The lemon drizzle cake is firmly established in the English cake repertoire and has become a national favourite at teatime. This version is flavoured with a little thyme, which complements the lemon
You can use any type of edible flower, including flowering herbs. If you are not sure whether your flowers are edible, always check first by looking them up online or in a gardening book. Better safe than sorry.
• 225g unsalted butter, at room temperature
• 225g self-raising flour
• 225g caster sugar
• 3 large eggs
• 2 lemons, grated zest
• 2 teaspoons chopped thyme
• 1 egg white
• 5 sprigs thyme
• 100g caster sugar
• 10-20 edible flowers, washed and patted dry, such as violas, pansies and violets
For the lemon syrup:
• 2 lemons, juiced
• 50g icing sugar
For the filling:
• 250ml whipping cream
• 1/2 teaspoon vanilla extract
• 20g icing sugar
For the lemon icing:
• 1 egg white
• 150-200g icing sugar
• 2 lemons, juiced
1 Start by making the crystallised thyme for the decoration. Brush the egg white on to the thyme with a small paintbrush. Put the caster sugar into a bowl and drop in the thyme sprigs, then toss them gently with a spoon to coat them in the sugar.
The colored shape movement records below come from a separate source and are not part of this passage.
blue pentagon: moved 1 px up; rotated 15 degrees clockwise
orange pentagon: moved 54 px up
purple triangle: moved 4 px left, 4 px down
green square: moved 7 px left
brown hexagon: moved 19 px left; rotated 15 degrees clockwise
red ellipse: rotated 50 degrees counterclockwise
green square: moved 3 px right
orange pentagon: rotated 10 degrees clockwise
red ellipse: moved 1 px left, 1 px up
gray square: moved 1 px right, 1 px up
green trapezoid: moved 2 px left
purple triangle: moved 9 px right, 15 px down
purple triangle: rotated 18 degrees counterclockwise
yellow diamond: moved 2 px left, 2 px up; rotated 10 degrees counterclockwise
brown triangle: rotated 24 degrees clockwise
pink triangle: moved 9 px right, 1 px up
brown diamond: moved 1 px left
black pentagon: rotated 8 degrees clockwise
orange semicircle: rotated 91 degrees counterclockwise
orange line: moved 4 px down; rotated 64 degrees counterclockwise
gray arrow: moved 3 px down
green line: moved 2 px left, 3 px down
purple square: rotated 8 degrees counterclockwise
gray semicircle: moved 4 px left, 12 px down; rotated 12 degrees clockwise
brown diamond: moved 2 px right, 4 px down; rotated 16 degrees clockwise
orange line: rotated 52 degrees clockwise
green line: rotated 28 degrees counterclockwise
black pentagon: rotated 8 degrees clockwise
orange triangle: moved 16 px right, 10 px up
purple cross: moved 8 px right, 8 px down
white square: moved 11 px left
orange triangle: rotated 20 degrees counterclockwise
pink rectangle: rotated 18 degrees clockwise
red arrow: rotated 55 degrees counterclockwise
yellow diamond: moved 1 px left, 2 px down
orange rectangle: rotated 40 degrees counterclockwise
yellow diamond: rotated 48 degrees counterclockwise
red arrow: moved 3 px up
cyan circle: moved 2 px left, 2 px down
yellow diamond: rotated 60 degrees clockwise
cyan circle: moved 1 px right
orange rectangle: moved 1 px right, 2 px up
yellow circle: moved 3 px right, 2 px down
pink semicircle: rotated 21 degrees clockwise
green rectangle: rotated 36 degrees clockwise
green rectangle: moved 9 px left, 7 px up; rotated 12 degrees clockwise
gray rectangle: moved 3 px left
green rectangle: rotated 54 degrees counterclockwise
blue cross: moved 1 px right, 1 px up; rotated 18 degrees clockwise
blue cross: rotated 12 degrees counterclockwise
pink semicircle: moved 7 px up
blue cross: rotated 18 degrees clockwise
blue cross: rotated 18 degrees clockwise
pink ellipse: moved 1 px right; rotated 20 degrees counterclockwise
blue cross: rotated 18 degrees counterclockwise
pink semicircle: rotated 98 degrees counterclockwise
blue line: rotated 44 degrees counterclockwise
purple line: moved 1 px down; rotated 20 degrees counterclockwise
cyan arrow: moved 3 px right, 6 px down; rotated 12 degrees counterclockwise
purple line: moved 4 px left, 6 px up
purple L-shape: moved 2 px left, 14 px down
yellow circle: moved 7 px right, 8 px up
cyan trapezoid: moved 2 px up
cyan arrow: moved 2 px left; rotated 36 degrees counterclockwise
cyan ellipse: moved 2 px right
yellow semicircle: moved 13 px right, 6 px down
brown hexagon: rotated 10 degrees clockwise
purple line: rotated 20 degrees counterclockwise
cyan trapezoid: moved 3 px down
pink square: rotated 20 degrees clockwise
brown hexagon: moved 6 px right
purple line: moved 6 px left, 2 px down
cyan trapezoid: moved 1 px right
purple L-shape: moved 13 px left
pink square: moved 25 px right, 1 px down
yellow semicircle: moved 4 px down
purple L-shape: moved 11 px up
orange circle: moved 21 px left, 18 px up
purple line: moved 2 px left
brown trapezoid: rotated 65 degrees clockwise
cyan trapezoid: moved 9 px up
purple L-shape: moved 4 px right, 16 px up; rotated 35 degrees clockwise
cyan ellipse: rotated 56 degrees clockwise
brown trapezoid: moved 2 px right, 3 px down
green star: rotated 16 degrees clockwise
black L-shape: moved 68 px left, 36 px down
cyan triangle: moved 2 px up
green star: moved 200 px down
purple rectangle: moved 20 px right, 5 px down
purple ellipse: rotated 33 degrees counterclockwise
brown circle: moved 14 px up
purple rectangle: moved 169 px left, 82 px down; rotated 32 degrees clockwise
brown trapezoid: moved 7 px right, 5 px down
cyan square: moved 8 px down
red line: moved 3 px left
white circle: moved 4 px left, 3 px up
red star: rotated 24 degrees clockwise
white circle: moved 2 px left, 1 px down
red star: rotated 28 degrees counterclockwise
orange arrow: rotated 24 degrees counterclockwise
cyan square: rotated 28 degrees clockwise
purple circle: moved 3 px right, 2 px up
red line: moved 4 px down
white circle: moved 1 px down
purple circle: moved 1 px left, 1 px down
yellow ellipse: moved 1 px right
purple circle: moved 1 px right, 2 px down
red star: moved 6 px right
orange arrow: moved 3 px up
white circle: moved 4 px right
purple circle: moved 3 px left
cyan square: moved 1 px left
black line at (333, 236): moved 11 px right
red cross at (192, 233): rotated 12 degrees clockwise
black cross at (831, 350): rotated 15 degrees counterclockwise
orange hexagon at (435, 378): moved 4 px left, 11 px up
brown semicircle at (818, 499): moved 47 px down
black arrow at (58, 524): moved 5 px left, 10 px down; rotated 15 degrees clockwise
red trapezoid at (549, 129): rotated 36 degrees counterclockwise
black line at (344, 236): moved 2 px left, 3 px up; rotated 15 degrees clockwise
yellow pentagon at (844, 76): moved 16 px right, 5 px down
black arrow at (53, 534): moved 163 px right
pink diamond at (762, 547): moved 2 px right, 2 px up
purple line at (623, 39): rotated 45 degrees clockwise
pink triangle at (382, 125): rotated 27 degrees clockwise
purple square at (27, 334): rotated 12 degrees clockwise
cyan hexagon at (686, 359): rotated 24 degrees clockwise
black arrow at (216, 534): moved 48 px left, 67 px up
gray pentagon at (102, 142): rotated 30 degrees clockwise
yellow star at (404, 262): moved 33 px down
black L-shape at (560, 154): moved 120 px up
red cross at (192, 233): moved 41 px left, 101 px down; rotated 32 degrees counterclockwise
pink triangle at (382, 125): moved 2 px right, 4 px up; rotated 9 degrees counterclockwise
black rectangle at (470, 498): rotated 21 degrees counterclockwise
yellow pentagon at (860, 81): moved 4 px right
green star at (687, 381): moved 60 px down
2 Lift them out of the sugar and lay them on a tray lined with baking parchment. Leave to dry for a couple of hours in a warm place, such as an airing cupboard or near a heater.
3 Heat the oven to 180°C. Grease and flour two 6-indentation small dome silicone moulds.
4 Now make the cakes. Make sure the butter is soft and pliable for the best results. Warm it a little in a microwave or in a bowl set over a pan of simmering water and mush to a pliable texture by hand, if necessary.
5 Sift the flour twice. Place all the cake ingredients in a food processor or a freestanding electric mixer and blend for 1-2 minutes, until the mixture is just combined, thick and smooth.
6 Spoon or pipe the cake batter into the prepared moulds, filling them half way – you should have half the cake mixture left, as you will have to make 2 batches. Bake for about 25 minutes, until well risen and pale golden brown.
7 Remove from the oven and cool in the moulds for 5 minutes, then turn them out on to a wire rack to cool completely. Clean the moulds, grease and flour them, then fill and bake as before. You will have 12 cakes in total once sandwiched.
Wash and dry the moulds. Stab the surface of the cakes several times with a cocktail stick or skewer. Now place the lemon juice and icing sugar for the lemon syrup in a small pan, bring to the boil and simmer for 1-2 minutes.
8 Pop half the cakes back into the moulds and spoon over the hot syrup. Carefully turn them out of the moulds on to a wire rack, then repeat with the remaining cakes.
9 Whisk the cream with the vanilla and icing sugar until it forms firm peaks. Use the cream to sandwich the cakes together to make a ball.
10 To make the icing, put the egg white in a bowl, sift in about 75g of the icing sugar and whisk with an electric mixer for about 3 minutes, until smooth. Gradually whisk in another 75g icing sugar and continue whisking until the mixture is thick enough to leave a trail on the surface, adding more icing sugar if necessary.
11 Mix in the lemon juice a little at a time until the icing becomes thin enough to drizzle over the cakes.
12 Drizzle the icing over the cakes from a teaspoon or a small piping bag with a hole snipped in the tip, letting it run down the sides of the cakes.
13 Decorate them with the crystallised thyme and the flowers. Leave the cakes for 20 minutes for the icing to set before serving.